South Sudan: Thousands of South Sudanese Are Locked in U.S. Prisons

Juba — Over 3,000 South Sudanese are jailed in various US prisons across the country for allegedly breaking the laws of their new host country, reveals media official in the office of the Vice President.

Vice President's Press Secretary, James Gatdet Dak, told the Sudan Tribune that the recent visit of the Vice President, Riek Machar, to the United States of America had revealed the grave situation facing the citizens of the young nation abroad.

There are hundreds of thousands of South Sudanese citizens, some of whom have acquired dual US citizenship, and are residing in different states across the US. Some went as big families since early 1990s while others remain singles particularly those who later went as "lost boys" and girls.

Some are economically well off or have excelled in US higher learning institutions while others have become homeless and drug addicts.

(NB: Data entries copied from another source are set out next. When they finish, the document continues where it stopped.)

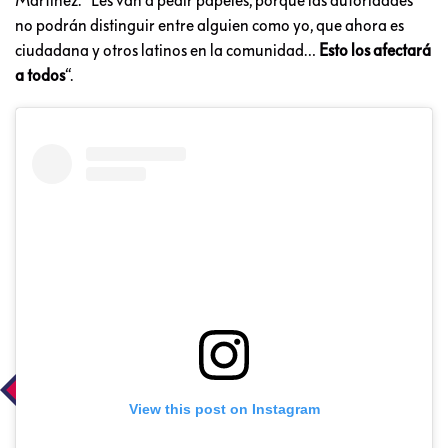
Martínez. “Les van a pedir papeles, porque las autoridades
no podrán distinguir entre alguien como yo, que ahora es
ciudadana y otros latinos en la comunidad…
Esto los afectará
a todos
“.
View this post on Instagram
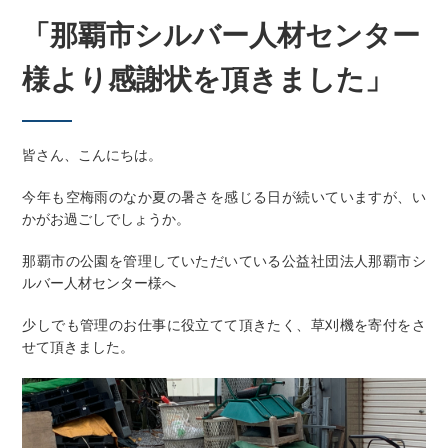
「那覇市シルバー人材センター
様より感謝状を頂きました」
皆さん、こんにちは。
今年も空梅雨のなか夏の暑さを感じる日が続いていますが、い
かがお過ごしでしょうか。
那覇市の公園を管理していただいている公益社団法人那覇市シ
ルバー人材センター様へ
少しでも管理のお仕事に役立てて頂きたく、草刈機を寄付をさ
せて頂きました。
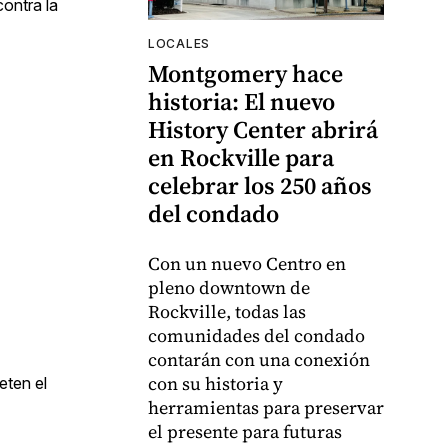
contra la
LOCALES
Montgomery hace
historia: El nuevo
History Center abrirá
en Rockville para
celebrar los 250 años
del condado
Con un nuevo Centro en
pleno downtown de
Rockville, todas las
comunidades del condado
contarán con una conexión
con su historia y
eten el
herramientas para preservar
el presente para futuras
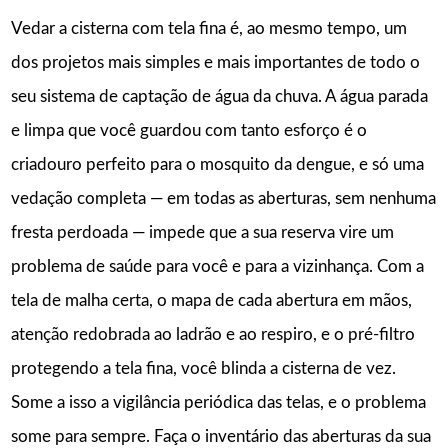
Vedar a cisterna com tela fina é, ao mesmo tempo, um
dos projetos mais simples e mais importantes de todo o
seu sistema de captação de água da chuva. A água parada
e limpa que você guardou com tanto esforço é o
criadouro perfeito para o mosquito da dengue, e só uma
vedação completa — em todas as aberturas, sem nenhuma
fresta perdoada — impede que a sua reserva vire um
problema de saúde para você e para a vizinhança. Com a
tela de malha certa, o mapa de cada abertura em mãos,
atenção redobrada ao ladrão e ao respiro, e o pré-filtro
protegendo a tela fina, você blinda a cisterna de vez.
Some a isso a vigilância periódica das telas, e o problema
some para sempre. Faça o inventário das aberturas da sua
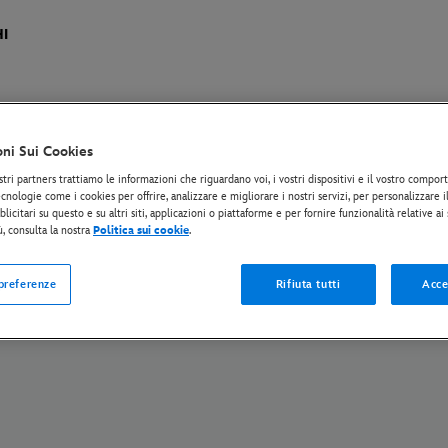
I
oni Sui Cookies
tiva Europea sul Trattamento dei Dati Personali
Informativa sulla privacy
Politi
stri partners trattiamo le informazioni che riguardano voi, i vostri dispositivi e il vostro compo
IA - opposizione al data mining
The Walt Disney Company
cnologie come i cookies per offrire, analizzare e migliorare i nostri servizi, per personalizzare 
licitari su questo e su altri siti, applicazioni o piattaforme e per fornire funzionalità relative ai
ù, consulta la nostra
Politica sui cookie
.
© Disney and its related entities. Tutti i Diritti Riservati.
 preferenze
Rifiuta tutti
Acce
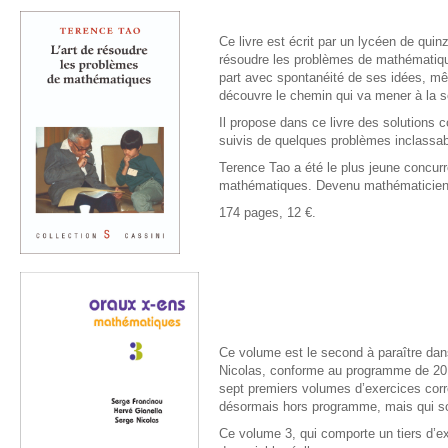
Ce livre est écrit par un lycéen de qui
résoudre les problèmes de mathématiqu
part avec spontanéité de ses idées, mêm
découvre le chemin qui va mener à la so
Il propose dans ce livre des solutions
suivis de quelques problèmes inclassabl
Terence Tao a été le plus jeune concurr
mathématiques. Devenu mathématicien pro
174 pages, 12 €.
Ce volume est le second à paraître dan
Nicolas, conforme au programme de 2014
sept premiers volumes d’exercices cor
désormais hors programme, mais qui sont
Ce volume 3, qui comporte un tiers d’ex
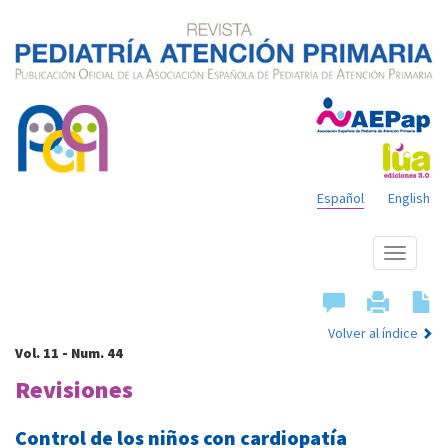
Español
English
Mostrar
menú
Volver al índice
Vol. 11 - Num. 44
Revisiones
Control de los niños con cardiopatía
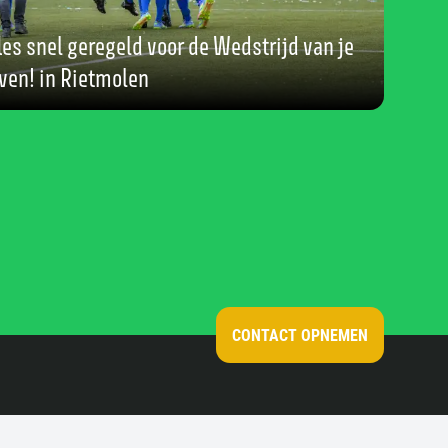
les snel geregeld voor de Wedstrijd van je
ven! in Rietmolen
CONTACT OPNEMEN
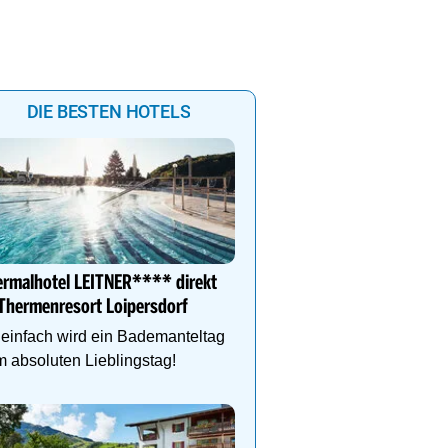
DIE BESTEN HOTELS
Alpin Life Resort Lürzer
4* Superior Premium Sp
ermalhotel LEITNER**** direkt
Salzburger Land. Naturb
Thermenresort Loipersdorf
Eventsauna, Gourmet u
einfach wird ein Bademanteltag
 absoluten Lieblingstag!
Kühler Sommerurlaub au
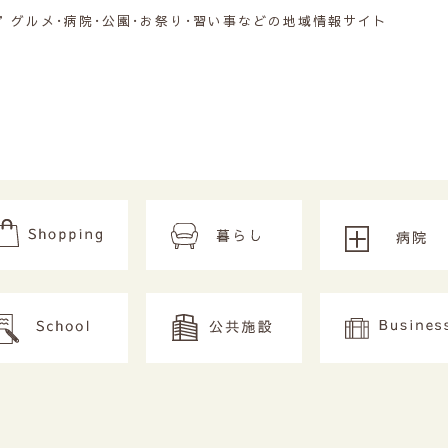
グルメ･病院･公園･お祭り･習い事などの地域情報サイト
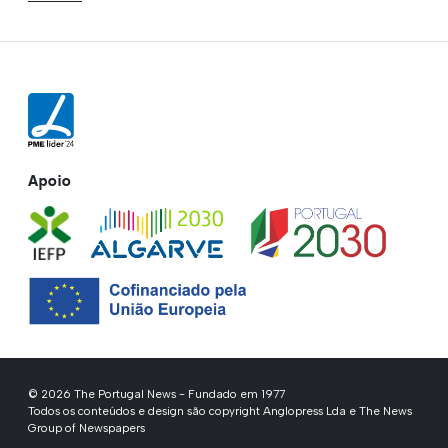
Apoio
© 2026 The Portugal News - Fundado em 1977
Todos os conteúdos e design são copyright Anglopress Lda e The News
Group of Newspapers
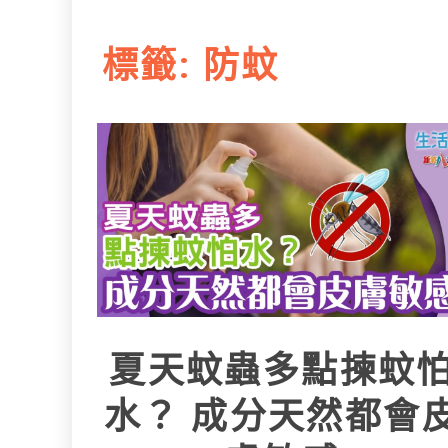
L
e
I
i
r
標籤:
防蚊
n
n
k
夏天蚊蟲多點揀蚊
水？ 成分天然都會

Gatdet said during Machar's visit to a number of states with higher South Sudanese populations he was briefed on the situation by the community leaders as well as by the South Sudanese officials representing the new nation in Washington DC.

He said there are also requests for deportation of at least 4 South Sudanese every week, which the officials have to every time handle with the US government.

Following the gravity of the situation Machar directed the South Sudan embassy in the US to establish a special desk for the Diasporas so that their issues could be addressed effectively.

The Vice President, he added, also called on the South Sudanese in the US to be law abiding and focus on issues that will promote their welfare while in the US and contribute to the development of the new country.

He also met with the authorities in the states he had visited including in Omaha, Nebraska, which is one of the states with the highest South Sudanese populations. Machar had cordial meeting with the city mayor, Jim Suttle, who gave him the key to the city as a symbol of friendly relations with South Sudanese.

Gatdet further added that while in the US the Vice President met with US investors who expressed interest to invest in various sectors in South Sudan.

He said the Vice President on his return from the US expressed that there were signs of changing investment climate in the US toward South Sudan, saying the investors were keen to invest in railway lines, agriculture, oil pipelines and refineries, among many others.